# Data Science Homework 1

For this homework we'll be looking at the data released by the State Bank of Pakistan. The data is the daily bank-wise and donor-wise receipts of the fund for the Daimer Bhasha and Mohmand Dam. You can find them in the following link: http://www.sbp.org.pk/notifications/FD/DamFund/Damfund.htm. Take a moment to look around the data and try to figure out what the possible challenges could be.
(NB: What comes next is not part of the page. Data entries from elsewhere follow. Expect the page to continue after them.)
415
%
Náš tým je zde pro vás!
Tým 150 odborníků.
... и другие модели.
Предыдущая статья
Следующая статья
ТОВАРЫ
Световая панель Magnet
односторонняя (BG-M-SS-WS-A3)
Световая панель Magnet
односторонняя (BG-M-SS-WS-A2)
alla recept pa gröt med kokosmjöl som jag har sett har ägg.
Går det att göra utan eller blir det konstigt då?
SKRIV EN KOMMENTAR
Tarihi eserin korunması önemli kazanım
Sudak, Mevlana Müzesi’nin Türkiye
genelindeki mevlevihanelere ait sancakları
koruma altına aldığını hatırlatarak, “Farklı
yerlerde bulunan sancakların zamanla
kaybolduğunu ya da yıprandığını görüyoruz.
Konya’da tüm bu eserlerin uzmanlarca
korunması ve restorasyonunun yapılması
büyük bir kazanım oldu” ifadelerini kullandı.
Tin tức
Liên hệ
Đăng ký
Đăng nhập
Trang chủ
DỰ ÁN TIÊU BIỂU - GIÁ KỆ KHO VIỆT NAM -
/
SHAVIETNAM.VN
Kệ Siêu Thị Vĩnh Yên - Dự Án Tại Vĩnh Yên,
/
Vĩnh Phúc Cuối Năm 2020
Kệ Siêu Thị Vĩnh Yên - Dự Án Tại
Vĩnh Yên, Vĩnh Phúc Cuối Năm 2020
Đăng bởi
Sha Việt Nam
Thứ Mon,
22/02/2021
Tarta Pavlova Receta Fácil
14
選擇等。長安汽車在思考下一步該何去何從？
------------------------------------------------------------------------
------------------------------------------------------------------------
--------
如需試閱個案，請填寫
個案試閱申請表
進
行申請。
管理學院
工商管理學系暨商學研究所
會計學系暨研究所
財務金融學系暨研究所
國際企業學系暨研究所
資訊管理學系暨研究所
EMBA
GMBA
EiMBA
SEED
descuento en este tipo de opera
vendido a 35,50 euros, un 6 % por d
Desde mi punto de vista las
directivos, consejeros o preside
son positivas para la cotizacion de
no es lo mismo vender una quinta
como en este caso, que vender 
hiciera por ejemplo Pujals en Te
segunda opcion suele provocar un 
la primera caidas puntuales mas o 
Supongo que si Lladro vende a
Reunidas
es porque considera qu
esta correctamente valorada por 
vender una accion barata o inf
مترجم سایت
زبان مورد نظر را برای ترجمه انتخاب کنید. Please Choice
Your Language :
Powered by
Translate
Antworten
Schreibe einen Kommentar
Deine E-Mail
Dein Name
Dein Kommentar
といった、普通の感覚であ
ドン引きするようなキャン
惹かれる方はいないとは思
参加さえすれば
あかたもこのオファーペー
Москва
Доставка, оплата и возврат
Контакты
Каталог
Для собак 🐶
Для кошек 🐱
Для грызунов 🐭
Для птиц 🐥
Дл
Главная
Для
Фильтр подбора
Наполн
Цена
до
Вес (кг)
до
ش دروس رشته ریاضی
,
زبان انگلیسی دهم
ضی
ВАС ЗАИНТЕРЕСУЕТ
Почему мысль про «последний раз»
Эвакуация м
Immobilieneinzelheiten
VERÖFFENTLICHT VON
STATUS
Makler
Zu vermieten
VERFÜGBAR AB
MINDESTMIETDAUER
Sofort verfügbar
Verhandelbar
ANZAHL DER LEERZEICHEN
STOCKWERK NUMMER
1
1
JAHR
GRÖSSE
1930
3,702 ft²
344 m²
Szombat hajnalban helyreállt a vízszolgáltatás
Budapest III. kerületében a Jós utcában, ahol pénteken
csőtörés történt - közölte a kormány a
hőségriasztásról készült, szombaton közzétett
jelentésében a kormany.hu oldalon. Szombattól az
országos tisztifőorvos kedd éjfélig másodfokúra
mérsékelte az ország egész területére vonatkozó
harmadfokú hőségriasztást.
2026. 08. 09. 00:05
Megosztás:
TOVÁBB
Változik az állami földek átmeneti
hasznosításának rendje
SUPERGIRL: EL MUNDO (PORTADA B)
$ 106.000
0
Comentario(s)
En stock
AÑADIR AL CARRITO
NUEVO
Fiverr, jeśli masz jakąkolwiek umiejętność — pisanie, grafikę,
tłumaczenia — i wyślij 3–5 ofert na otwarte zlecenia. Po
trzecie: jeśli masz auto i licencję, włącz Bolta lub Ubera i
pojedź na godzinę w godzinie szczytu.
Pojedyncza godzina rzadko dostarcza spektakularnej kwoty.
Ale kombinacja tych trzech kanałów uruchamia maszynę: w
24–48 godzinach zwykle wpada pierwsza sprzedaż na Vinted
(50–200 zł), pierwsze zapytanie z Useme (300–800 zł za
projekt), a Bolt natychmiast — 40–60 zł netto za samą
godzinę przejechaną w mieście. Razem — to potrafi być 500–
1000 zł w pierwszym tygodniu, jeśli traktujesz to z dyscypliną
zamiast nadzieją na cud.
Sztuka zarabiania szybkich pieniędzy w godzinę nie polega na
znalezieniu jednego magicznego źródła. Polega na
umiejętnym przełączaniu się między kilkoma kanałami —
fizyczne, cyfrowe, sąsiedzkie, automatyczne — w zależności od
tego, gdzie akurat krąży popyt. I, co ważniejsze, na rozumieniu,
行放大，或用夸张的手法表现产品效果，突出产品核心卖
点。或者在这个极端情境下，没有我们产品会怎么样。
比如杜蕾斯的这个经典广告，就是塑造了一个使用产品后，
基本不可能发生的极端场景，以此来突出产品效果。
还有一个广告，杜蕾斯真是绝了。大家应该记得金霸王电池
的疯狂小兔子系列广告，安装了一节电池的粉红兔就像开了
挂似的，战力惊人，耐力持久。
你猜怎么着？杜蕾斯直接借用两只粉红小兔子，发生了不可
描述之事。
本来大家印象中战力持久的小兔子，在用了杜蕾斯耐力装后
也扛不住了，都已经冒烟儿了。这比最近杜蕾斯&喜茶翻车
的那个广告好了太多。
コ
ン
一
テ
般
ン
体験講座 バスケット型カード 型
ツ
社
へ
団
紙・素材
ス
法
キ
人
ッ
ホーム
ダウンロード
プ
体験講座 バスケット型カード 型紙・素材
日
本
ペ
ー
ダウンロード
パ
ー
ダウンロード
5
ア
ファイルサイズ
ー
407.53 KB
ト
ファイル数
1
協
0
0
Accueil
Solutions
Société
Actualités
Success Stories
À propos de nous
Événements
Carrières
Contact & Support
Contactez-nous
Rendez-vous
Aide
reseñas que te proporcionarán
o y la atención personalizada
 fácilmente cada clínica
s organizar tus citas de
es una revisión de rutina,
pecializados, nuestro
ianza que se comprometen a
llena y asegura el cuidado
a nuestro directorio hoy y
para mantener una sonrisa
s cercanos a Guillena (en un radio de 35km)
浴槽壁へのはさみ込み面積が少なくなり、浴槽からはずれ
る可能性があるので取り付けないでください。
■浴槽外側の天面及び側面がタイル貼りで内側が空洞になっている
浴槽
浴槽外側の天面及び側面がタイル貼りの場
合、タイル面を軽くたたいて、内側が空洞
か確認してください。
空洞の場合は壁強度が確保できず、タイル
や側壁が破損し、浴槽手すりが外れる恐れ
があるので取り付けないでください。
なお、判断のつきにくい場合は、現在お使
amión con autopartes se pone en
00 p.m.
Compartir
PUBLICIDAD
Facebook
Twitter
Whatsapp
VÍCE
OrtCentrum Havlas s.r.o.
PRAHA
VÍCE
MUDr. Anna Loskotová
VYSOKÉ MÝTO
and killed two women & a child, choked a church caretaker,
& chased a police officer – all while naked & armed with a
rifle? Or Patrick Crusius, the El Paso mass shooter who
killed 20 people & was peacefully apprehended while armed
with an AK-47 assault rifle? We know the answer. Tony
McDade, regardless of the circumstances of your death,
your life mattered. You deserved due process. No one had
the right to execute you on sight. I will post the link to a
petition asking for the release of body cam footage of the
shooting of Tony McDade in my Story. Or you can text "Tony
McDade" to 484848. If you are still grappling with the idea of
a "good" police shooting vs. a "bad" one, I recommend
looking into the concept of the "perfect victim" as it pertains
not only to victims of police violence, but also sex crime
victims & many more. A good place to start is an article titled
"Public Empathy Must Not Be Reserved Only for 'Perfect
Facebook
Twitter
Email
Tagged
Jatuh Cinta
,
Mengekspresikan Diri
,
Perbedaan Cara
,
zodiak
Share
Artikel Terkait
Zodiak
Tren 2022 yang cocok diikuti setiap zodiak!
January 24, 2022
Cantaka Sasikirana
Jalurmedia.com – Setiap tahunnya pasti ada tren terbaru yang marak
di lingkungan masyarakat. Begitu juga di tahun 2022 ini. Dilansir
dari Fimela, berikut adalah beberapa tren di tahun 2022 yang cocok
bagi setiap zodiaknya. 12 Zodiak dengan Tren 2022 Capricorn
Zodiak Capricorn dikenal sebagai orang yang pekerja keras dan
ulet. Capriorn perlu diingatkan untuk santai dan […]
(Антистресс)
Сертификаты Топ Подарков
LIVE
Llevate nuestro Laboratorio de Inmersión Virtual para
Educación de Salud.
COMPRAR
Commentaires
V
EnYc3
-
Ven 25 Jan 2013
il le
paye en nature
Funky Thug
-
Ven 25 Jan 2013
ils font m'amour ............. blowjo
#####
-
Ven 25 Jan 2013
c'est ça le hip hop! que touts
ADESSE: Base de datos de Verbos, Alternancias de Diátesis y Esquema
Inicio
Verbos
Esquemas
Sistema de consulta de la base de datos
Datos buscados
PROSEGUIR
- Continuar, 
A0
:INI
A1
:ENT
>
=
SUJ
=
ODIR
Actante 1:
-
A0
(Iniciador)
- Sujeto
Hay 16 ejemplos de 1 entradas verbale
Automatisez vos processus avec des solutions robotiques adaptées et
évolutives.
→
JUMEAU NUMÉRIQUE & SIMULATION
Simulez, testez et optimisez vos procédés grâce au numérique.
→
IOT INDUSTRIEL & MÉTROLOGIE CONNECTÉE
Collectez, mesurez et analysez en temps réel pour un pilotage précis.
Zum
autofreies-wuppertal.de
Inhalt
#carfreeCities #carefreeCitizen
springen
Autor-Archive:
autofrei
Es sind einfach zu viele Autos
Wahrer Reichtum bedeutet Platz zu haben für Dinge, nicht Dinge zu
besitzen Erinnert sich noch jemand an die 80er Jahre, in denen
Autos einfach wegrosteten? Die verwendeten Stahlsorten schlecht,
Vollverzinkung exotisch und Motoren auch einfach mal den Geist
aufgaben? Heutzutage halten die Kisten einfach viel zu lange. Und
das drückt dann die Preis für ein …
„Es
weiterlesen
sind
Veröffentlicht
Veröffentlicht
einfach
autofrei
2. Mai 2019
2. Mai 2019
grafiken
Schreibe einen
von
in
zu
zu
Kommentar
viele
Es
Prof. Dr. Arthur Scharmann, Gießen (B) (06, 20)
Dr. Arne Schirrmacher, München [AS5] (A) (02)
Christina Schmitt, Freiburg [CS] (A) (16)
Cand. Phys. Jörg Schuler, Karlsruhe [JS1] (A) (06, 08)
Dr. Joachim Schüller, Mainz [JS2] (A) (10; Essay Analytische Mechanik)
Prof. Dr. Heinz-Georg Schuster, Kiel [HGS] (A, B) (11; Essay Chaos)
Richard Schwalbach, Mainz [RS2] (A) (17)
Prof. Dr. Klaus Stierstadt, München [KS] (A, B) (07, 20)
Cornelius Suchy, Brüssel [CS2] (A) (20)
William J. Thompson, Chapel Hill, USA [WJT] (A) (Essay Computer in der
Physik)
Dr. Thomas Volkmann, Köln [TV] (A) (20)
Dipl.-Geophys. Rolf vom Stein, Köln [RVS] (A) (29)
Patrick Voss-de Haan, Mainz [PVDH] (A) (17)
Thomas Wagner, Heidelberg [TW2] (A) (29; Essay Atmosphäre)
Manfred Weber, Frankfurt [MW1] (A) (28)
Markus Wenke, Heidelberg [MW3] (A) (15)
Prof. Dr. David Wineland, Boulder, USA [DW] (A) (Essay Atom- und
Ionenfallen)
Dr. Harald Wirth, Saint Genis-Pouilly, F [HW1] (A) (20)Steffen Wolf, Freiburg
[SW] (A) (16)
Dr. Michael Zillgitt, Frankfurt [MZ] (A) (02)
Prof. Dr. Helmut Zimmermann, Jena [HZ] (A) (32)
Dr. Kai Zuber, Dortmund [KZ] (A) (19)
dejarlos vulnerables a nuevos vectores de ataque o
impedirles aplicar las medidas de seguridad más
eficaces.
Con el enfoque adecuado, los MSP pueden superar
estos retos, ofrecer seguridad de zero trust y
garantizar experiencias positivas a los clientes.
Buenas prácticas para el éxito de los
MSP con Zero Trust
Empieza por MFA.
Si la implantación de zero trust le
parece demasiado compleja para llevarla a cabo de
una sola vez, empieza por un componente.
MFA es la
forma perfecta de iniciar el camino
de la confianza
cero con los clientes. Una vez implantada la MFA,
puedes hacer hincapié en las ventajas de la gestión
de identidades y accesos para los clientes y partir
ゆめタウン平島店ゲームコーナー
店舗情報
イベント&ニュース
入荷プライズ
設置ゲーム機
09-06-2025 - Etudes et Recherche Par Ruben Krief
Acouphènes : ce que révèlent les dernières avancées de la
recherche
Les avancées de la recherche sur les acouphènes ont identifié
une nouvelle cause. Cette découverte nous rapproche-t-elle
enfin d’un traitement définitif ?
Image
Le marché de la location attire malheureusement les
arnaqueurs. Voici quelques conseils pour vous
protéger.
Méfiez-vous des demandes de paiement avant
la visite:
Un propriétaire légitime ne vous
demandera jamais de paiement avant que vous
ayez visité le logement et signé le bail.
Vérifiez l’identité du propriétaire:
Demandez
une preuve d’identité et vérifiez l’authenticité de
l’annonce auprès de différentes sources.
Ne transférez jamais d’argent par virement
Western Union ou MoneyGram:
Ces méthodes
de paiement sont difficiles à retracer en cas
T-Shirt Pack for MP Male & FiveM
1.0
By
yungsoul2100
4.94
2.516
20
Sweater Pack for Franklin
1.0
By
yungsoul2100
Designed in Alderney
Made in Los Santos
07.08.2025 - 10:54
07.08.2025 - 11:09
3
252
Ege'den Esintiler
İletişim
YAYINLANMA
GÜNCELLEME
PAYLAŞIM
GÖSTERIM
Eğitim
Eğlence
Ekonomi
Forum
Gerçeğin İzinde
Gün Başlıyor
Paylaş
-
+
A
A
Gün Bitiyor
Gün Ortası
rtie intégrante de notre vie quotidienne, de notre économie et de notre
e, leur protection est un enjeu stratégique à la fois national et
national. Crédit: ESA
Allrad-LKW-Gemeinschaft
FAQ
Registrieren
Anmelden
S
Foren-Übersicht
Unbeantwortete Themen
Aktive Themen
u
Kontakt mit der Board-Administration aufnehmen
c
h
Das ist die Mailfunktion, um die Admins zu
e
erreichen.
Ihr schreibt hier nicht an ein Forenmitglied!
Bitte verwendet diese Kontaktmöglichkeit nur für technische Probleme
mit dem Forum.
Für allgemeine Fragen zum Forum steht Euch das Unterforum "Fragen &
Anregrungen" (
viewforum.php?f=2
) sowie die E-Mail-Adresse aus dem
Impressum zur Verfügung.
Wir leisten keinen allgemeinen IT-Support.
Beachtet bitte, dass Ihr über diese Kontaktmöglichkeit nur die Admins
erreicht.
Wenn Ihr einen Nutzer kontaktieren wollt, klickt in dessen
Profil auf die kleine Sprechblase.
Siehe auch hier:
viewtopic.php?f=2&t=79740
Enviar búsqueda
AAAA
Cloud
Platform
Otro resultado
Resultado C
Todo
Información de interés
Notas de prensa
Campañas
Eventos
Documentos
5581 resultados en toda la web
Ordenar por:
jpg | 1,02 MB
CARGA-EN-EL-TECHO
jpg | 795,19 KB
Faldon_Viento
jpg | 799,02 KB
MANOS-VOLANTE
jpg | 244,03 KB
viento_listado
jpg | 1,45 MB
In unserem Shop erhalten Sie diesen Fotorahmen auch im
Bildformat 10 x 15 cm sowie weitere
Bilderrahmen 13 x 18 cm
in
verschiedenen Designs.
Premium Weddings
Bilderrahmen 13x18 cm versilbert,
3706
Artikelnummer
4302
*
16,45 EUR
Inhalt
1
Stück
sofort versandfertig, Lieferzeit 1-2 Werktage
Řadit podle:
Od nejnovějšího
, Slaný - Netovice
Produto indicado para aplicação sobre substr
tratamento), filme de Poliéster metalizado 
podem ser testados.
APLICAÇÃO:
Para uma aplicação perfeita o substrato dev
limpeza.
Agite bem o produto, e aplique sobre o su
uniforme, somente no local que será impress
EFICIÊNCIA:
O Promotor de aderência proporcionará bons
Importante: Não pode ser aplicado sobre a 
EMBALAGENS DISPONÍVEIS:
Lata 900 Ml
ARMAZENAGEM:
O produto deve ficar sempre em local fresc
The main purpose of this homework is to teach how to scrape data from the web, clean it, and import it into Pandas for data analysis purposes. There are however some things to note:
1. As you can tell, the data is in PDF form. PDF is the most difficult to handle data format and if you get extremely broken CSV files, there isn't a need to worry, that's where the cleaning part comes in.
2. We'll be using an API to convert the data from PDF to CSV, and then from CSV to Pandas. There are, however, other ways to do this. The reason we wanted to do this method is two-fold
    * It will teach you how to communicate with APIs using Python, which will be a useful skill when you want to deploy your data models as an API so that it can work with other APIs that need those data models. Moreover, a lot of data you get in the real world is from APIs. 
    * The CSV will be extremely inconsistent, so it will give you immense practice with using regular-expressions, which are extremely important in the Data Science tool-kit.
    
Submit the notebooks in a similar format to the Labs: print the relevant output in each cell **only if it has an output. The initial scraping and converting does not have any output**, and name the notebooks as:
**rollnumber_HW1.ipynb** for e.g **20100237_H1.ipynb**

Please make sure you complete full parts (denoted by a Header each in this notebook) as the grading will be based on parts. Needless to say, do not copy someone else's code. In most Data Science careers, the main skill is not how good you are at coding, but how well you are able to use the tools at your disposal and what inferences you are able to make with the information that you have. Thus, while you might be able to do the HW by looking at someone else's code, unless you go through the actual thought process, you won't learn a lot.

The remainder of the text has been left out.